(Edited for clarity. Thanks to James K and Connor Garcia.)
This question about the most distant, observable cosmic objects made me wonder if we know the distance that was between us and them at the time (13.4 billion years ago, in the example linked) of the initial emission from them of the light that we can now see.
(Answer: Thanks to Connor Garcia for pointing out that the answer of 2.66 billion light-years was in the notes of the wikipedia page of the galaxy (GN-z11, currently the oldest and most distant known galaxy in the observable universe) that I linked to in my own question. I can always count on stack exchange users to helpfully point out that the answer I was looking for was just a bit more effort away, lol. But seriously, thanks for the help Connor.)

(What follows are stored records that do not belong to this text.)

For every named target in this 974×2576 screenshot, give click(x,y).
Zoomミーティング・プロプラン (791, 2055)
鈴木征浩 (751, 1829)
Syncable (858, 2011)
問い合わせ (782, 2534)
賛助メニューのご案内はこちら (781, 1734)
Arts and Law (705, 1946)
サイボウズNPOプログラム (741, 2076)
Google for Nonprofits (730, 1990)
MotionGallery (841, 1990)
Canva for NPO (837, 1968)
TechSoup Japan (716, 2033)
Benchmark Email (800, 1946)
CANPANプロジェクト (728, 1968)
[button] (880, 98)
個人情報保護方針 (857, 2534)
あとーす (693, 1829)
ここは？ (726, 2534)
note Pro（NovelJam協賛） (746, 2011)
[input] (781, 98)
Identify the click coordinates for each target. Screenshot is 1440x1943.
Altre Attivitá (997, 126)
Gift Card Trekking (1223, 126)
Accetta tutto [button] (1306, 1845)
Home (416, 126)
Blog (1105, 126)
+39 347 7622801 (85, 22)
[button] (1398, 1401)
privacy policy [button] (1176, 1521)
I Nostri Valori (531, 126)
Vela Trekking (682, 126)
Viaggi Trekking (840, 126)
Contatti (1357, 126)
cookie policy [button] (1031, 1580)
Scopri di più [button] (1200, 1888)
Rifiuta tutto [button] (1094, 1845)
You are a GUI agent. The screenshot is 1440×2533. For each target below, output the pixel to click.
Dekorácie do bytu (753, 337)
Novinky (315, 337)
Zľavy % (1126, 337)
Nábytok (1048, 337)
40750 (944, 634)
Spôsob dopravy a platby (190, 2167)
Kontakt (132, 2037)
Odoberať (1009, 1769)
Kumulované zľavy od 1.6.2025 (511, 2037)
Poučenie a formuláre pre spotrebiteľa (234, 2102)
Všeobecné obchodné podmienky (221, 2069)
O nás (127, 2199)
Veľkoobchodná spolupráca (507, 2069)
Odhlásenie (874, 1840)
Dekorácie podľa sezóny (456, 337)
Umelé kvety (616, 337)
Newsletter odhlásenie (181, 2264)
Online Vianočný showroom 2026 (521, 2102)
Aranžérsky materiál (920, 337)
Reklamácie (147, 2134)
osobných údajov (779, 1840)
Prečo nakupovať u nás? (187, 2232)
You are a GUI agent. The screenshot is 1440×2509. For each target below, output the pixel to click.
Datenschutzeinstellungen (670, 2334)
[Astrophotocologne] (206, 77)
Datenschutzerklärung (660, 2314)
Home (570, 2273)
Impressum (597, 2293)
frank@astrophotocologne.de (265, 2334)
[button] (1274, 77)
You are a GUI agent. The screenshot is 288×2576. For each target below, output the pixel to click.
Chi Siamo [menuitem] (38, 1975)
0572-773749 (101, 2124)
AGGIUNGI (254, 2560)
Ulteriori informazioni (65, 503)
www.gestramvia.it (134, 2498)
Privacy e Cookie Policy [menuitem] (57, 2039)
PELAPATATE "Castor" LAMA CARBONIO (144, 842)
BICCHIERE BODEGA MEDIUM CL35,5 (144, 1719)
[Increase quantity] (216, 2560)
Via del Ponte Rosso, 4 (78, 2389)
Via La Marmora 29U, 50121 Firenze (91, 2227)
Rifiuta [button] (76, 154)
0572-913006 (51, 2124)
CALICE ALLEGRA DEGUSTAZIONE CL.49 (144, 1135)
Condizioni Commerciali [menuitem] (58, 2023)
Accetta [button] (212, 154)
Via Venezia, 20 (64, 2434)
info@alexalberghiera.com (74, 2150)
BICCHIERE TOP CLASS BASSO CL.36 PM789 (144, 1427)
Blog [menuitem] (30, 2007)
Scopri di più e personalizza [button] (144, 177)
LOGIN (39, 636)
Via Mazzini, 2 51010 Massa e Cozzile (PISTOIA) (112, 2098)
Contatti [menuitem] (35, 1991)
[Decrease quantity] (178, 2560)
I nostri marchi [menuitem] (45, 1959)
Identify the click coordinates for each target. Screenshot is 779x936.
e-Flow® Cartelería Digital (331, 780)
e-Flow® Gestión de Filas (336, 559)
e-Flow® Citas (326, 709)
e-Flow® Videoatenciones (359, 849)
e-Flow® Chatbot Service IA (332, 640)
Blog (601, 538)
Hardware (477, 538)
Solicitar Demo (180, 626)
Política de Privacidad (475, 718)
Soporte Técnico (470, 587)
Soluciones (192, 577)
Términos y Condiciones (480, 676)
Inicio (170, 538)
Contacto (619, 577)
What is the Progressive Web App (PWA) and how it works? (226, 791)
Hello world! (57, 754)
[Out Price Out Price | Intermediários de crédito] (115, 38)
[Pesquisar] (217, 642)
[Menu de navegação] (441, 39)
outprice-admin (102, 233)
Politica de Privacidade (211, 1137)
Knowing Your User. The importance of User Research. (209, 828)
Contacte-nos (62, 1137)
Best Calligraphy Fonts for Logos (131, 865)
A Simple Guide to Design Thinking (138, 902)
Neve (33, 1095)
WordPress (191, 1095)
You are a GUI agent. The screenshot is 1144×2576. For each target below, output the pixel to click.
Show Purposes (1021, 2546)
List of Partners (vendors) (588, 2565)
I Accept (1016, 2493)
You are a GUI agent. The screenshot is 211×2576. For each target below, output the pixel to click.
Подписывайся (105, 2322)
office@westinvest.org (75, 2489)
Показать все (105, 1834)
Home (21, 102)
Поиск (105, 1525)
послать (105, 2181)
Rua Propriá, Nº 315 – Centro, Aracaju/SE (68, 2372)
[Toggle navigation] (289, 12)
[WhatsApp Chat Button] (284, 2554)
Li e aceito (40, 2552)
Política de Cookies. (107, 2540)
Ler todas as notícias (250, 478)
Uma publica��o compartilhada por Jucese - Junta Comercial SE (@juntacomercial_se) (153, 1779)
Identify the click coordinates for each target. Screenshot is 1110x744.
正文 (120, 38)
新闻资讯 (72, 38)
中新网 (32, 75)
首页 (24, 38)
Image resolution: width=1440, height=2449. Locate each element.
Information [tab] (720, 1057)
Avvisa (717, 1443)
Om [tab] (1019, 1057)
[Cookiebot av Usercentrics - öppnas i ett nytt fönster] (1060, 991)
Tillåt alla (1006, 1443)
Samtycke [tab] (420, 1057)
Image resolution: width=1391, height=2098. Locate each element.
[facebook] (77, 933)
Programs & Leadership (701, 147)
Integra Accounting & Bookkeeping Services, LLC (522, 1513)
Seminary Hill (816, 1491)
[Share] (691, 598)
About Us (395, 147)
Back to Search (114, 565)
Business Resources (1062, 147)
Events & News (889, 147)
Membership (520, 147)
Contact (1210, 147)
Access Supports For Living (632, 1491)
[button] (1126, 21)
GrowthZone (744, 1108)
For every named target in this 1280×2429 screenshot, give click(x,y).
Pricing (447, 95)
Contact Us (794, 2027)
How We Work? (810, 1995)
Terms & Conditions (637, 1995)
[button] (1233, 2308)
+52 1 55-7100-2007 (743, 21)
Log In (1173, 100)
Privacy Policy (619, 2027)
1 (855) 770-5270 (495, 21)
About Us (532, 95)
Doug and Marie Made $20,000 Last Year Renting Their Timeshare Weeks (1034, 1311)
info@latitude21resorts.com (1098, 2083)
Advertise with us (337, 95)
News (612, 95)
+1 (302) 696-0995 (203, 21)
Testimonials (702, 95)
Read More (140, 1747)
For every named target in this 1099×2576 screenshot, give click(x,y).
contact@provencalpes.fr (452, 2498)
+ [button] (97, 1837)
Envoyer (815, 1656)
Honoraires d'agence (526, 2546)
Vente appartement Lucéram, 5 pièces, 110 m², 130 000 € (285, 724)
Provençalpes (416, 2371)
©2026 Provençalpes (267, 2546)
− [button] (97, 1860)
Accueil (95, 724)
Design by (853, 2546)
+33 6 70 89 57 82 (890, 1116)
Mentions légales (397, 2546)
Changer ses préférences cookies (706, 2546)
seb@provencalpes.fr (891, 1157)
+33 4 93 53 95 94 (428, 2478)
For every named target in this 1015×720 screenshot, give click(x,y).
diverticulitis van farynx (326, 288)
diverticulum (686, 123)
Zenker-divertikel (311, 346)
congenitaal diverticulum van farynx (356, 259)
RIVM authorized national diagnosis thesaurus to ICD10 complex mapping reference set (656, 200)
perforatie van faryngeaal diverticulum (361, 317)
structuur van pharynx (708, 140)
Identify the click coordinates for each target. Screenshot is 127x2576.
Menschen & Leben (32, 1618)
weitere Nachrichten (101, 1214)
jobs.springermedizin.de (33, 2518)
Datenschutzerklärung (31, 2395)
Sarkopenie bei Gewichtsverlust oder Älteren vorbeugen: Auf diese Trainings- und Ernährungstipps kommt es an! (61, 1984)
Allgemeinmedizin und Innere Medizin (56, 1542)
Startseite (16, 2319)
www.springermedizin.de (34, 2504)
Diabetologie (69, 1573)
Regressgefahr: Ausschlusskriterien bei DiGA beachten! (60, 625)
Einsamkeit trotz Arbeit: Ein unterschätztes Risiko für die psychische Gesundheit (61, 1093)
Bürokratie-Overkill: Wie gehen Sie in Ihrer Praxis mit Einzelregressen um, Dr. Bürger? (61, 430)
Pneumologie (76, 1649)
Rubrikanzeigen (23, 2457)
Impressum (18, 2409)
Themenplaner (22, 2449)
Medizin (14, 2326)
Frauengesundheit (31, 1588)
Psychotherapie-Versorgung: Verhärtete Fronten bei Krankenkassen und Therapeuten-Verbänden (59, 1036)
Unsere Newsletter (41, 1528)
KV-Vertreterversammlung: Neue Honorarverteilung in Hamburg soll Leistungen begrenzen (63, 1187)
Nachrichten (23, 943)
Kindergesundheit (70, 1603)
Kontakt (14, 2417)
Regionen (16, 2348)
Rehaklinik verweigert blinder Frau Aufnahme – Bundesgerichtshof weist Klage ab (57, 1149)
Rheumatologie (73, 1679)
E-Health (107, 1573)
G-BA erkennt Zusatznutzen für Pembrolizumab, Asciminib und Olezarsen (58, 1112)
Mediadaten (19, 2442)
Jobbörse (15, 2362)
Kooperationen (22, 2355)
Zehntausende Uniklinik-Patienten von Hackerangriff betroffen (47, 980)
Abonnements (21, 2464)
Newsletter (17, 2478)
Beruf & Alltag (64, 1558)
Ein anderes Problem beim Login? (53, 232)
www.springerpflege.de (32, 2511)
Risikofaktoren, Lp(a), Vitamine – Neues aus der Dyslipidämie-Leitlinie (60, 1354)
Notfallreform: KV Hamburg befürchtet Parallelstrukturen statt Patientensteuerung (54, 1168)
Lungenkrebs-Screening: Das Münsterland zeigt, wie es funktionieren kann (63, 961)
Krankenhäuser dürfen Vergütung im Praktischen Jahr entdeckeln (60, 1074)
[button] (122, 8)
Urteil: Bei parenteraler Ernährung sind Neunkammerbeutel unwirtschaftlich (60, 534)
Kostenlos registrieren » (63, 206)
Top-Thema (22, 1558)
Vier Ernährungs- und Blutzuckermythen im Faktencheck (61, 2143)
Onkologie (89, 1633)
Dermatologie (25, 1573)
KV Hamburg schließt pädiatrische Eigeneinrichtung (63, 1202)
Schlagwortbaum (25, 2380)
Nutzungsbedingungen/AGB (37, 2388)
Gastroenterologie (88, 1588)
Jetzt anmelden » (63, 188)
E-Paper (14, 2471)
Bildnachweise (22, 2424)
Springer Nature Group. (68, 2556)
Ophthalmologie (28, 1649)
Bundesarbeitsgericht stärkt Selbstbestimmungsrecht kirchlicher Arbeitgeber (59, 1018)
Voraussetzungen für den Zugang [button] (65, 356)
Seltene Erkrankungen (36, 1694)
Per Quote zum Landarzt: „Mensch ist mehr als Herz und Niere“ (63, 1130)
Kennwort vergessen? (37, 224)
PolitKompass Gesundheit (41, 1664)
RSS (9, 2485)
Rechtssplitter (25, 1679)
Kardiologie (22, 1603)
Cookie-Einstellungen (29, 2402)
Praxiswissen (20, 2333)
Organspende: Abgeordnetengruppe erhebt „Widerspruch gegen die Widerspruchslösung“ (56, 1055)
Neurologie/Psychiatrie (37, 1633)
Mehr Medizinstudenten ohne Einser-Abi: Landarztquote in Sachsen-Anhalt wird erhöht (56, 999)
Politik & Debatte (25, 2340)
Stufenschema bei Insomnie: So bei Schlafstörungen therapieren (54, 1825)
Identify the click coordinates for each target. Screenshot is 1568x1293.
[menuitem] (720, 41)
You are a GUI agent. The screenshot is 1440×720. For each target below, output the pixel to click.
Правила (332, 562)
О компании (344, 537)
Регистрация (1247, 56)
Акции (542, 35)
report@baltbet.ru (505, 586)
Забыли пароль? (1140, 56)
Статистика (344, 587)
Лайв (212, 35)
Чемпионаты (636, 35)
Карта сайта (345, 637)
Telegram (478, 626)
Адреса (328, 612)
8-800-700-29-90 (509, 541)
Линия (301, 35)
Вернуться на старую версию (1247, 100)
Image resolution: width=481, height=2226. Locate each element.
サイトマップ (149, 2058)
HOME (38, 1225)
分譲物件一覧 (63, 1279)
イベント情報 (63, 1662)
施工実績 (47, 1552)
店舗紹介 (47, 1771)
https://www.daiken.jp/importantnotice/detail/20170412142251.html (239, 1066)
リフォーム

I can understand how expansion has caused them to travel a current distance of 30+ billion light years from us (or I can at least understand how the distance is larger than light could travel in 14 billion years), but I haven't been able to find a statement about their distance from us when they originally emitted the light we're seeing today.
Can anyone give me insight into how close this 13.4 billion year-old galaxy was when it emitted the light we're seeing today?
Is it as simple as the galaxy being 13.4 billion light years away at the proposed time of 400 million years after the Big Bang? And if so, did space really expand so fast in just 400 million years that objects could be 13.4 billion light years away from each other (and some much further, I'll venture to assume)?